Una buena parte de los trabajos que su suegro hacía en la fragua él la realiza ahora con una mole roja. La máquina tuerce espesas pletinas de acero con una facilidad deslumbrante sin necesidad de emitir humos ni ruido. Agustín trepa por unas escaleras y va lanzando al suelo argollas, rizos y piñas hechas por la torsionadora cuyos golpes secos se apagan al instante. Las piezas recostadas sobre el hormigón transmiten cierto desdén. Hay un amor que se sigue cuidando al calor del fuego.
Y ahí no llega la moderna tecnología.
La guarida del herrero
Al fondo de la atiborrada herrería hay una puerta de madera medio abatida que lleva a un oscuro habitáculo. La guarida parece la fragua de Vulcano, el dios romano del fuego, aunque en lugar de labrar rayos para Júpiter, Agustín elabora piezas que la máquina, en frío, es incapaz de formar. En el pequeño fragmento que contiene la fragua se inició en el oficio un joven que casi se deja la vida en Melilla y que, al regresar del servicio militar, supo que éste era su lugar en el mundo.
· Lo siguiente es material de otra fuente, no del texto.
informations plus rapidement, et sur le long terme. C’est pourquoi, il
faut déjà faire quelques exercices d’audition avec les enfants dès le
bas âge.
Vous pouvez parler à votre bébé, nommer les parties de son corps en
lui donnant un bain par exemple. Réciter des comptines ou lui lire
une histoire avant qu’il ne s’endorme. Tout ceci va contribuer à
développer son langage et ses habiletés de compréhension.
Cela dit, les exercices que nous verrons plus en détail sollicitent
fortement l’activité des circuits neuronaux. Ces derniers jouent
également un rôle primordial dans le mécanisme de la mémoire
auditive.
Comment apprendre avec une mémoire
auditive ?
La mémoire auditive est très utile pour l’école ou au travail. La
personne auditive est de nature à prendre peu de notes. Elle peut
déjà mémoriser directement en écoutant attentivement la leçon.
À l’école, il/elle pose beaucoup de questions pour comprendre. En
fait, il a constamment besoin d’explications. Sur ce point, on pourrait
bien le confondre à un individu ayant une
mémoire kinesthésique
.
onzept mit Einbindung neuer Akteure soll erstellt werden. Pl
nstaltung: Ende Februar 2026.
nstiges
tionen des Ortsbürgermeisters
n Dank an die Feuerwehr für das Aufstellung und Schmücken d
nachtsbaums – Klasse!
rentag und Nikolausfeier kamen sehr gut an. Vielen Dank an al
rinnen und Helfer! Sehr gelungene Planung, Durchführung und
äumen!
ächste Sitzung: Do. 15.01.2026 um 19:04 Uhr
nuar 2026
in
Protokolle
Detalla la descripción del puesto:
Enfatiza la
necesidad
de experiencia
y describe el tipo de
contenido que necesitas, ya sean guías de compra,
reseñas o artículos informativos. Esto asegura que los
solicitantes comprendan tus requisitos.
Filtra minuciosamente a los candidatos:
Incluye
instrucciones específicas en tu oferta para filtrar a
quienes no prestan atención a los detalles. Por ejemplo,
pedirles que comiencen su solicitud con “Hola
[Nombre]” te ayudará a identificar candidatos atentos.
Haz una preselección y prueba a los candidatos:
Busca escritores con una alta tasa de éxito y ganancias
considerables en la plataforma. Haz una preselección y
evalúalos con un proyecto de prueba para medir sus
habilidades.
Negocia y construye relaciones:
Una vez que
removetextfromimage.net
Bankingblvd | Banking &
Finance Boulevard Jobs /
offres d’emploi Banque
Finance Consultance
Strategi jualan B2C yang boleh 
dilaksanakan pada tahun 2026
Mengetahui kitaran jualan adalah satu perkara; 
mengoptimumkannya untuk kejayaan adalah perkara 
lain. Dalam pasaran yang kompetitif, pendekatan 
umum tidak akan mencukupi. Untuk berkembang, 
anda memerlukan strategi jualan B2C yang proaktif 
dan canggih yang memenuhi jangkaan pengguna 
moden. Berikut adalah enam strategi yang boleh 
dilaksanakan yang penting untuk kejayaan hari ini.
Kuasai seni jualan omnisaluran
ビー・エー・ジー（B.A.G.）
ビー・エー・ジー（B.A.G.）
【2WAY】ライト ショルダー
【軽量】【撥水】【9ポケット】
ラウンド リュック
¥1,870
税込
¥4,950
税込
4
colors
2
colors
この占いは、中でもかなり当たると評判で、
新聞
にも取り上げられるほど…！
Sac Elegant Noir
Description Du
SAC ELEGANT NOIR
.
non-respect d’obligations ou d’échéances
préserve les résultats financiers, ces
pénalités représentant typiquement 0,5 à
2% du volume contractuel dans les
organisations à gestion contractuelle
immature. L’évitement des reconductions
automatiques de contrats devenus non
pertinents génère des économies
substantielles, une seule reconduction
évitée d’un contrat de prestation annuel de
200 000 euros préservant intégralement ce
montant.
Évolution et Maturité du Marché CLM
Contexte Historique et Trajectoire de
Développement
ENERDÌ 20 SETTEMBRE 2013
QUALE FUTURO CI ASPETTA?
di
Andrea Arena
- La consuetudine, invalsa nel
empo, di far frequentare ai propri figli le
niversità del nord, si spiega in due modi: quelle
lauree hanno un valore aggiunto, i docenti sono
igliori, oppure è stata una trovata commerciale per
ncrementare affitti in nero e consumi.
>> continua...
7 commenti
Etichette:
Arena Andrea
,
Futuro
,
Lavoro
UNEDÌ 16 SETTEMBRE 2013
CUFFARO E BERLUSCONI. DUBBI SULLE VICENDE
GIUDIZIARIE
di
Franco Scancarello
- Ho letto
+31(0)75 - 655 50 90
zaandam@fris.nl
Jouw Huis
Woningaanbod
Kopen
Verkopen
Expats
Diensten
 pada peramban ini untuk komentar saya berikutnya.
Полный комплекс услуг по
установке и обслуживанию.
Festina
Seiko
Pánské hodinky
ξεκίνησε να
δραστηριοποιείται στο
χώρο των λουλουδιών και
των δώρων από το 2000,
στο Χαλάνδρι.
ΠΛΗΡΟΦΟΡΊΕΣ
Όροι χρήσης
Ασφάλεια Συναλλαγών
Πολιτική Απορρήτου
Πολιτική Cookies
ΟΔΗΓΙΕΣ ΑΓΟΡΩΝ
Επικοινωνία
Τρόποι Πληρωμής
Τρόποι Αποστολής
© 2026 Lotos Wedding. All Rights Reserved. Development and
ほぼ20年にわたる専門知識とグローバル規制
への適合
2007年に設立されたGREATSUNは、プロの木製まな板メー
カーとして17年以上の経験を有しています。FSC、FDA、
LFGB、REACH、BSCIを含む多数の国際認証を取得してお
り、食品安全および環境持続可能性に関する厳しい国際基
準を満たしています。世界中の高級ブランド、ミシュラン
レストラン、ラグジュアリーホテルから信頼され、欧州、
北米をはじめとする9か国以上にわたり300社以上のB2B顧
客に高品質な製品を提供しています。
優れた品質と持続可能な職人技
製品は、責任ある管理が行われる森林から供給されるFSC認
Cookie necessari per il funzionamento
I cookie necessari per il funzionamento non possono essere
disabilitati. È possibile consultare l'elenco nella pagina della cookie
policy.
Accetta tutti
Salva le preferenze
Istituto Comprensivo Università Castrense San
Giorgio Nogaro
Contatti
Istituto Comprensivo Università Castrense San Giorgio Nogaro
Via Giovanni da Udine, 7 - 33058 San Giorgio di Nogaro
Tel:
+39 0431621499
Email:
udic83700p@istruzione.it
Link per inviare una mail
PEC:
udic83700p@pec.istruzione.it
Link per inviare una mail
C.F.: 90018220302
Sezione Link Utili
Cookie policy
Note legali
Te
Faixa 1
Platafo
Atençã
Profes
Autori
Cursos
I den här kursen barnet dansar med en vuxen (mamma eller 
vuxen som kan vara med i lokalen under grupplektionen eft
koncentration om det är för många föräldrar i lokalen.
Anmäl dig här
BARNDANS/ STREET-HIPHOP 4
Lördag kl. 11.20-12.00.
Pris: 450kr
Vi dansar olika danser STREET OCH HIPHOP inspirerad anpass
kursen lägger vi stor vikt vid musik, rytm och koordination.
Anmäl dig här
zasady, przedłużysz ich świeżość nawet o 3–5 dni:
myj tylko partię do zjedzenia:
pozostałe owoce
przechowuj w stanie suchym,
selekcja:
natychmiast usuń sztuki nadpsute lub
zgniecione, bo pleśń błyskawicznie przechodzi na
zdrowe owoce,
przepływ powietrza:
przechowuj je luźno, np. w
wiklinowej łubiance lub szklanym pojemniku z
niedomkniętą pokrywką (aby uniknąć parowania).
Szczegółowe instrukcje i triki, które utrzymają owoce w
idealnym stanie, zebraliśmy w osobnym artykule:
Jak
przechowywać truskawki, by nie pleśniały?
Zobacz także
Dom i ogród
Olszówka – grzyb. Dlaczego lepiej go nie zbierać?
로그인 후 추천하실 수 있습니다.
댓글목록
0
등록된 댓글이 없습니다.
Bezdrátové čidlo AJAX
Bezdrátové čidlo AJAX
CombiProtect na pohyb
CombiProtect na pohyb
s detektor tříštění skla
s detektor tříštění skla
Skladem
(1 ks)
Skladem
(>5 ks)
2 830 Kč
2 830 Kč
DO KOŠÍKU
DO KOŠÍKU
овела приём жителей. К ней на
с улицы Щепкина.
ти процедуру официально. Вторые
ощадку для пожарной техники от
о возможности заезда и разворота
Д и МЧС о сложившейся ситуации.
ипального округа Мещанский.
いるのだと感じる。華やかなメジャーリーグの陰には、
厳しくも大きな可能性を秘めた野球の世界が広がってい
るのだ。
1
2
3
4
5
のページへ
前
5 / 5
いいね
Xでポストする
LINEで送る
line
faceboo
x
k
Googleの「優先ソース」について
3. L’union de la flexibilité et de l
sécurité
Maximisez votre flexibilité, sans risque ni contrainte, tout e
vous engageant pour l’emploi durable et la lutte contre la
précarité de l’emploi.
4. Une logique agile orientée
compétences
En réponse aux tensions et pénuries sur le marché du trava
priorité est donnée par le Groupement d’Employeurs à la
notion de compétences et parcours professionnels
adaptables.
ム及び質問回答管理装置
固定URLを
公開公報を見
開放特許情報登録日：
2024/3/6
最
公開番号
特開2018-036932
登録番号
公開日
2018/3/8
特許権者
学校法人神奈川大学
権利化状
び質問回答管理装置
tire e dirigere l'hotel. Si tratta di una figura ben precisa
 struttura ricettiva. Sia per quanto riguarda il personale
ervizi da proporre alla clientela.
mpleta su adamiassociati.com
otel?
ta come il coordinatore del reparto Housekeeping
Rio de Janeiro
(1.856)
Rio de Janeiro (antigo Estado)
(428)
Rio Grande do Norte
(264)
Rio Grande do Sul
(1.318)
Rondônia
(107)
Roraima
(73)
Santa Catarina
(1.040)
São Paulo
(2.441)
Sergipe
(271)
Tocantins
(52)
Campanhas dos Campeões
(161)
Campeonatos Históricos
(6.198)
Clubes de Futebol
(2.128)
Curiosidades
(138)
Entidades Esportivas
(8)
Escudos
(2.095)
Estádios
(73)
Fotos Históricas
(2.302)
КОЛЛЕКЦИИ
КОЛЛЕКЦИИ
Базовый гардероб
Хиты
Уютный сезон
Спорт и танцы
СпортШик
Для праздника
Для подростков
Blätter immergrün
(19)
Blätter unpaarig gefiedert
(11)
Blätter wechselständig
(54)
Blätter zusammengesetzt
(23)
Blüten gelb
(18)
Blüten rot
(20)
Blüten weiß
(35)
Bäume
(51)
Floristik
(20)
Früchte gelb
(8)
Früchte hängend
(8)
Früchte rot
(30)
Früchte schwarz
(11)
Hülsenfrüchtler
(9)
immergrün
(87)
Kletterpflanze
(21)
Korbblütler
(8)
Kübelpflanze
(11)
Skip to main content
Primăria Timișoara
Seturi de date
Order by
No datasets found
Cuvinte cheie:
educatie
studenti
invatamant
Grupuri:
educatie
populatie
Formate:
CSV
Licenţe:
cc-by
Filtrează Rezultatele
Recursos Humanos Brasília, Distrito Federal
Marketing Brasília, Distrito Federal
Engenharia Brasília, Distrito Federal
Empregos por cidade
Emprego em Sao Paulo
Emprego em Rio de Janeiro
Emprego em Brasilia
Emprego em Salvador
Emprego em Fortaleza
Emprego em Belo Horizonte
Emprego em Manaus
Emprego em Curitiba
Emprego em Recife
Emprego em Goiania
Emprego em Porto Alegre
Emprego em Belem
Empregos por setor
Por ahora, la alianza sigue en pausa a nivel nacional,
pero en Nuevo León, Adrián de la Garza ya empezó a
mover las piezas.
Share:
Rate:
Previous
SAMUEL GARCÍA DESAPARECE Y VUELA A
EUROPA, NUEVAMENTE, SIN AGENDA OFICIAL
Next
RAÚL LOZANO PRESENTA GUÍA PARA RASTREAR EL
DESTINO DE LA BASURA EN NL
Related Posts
Sus primeros trabajos los hizo encajando caballetes y calces entre la sierra de madera, colocada en un extremo, y la soldadora que una vez le sacudió sus 380 voltios.
Junto a la chimenea y el montoncito de carbón, hay un sinfín de herramientas e instrumentos de hasta 200 años: terciadoras, tenazas o un acial para agarrar del labio a las mulas; de la pared anexa cuelgan moldes de letras pequeñas y letras de hierro para marcar animales, como la TN (Terán) que sujeta en las manos. Esas imposibles filigranas no pueden salir de la máquina. “Por eso hay todavía mil cosas que hago en la fragua”, se excusa. Agustín empieza entonces a mostrar moldes para hacer los dibujos de las macollas, un cazo para fundir plomo o los utensilios salidos de este fuego, como la hebilla para los collares de las vacas o la rueda que medía las llantas de acero para los carros. Luego prende el fuego, enciende el motor del ventilador y el montoncito de carbón comienza a chisporrotear con fuerza. Un sonido penetrante, como el zumbido de un tren surcando un largo túnel, inunda toda la fragua. A continuación, después de templarse las manos, introduce una varilla de hierro en las llamas hasta que enrojece. Después, posa el extremo de la pieza en el yunque y empieza a dar martillazos hasta rizarla.
La fragua se llegó a utilizar, en otro tiempo, para hacer todas las piezas, pero los métodos industriales, insiste Agustín, han abaratado el proceso y empeorado la calidad de los productos. De hecho, el taller contaba con dos fraguas, aunque del fogón que ocupaba un rincón solo queda un rastro de chimenea y costra negra. “Un cortafrío cuesta ocho o diez euros”, expone el herrero, “pero si yo cojo un puntero, lo estiro en la fragua –luz, carbón, tiempo– lo arreglo, lo afilo y le doy el temple, ¿cuánto cobro? Por eso estos oficios se van todos a la mierda, y es una pena”.
—¿Por qué crees que es una pena?
—Porque no sabemos lo que va a venir, esto no pinta muy bien, y yo creo que estos oficios no deberían de perderse porque igual hay que volver a tirar de ellos.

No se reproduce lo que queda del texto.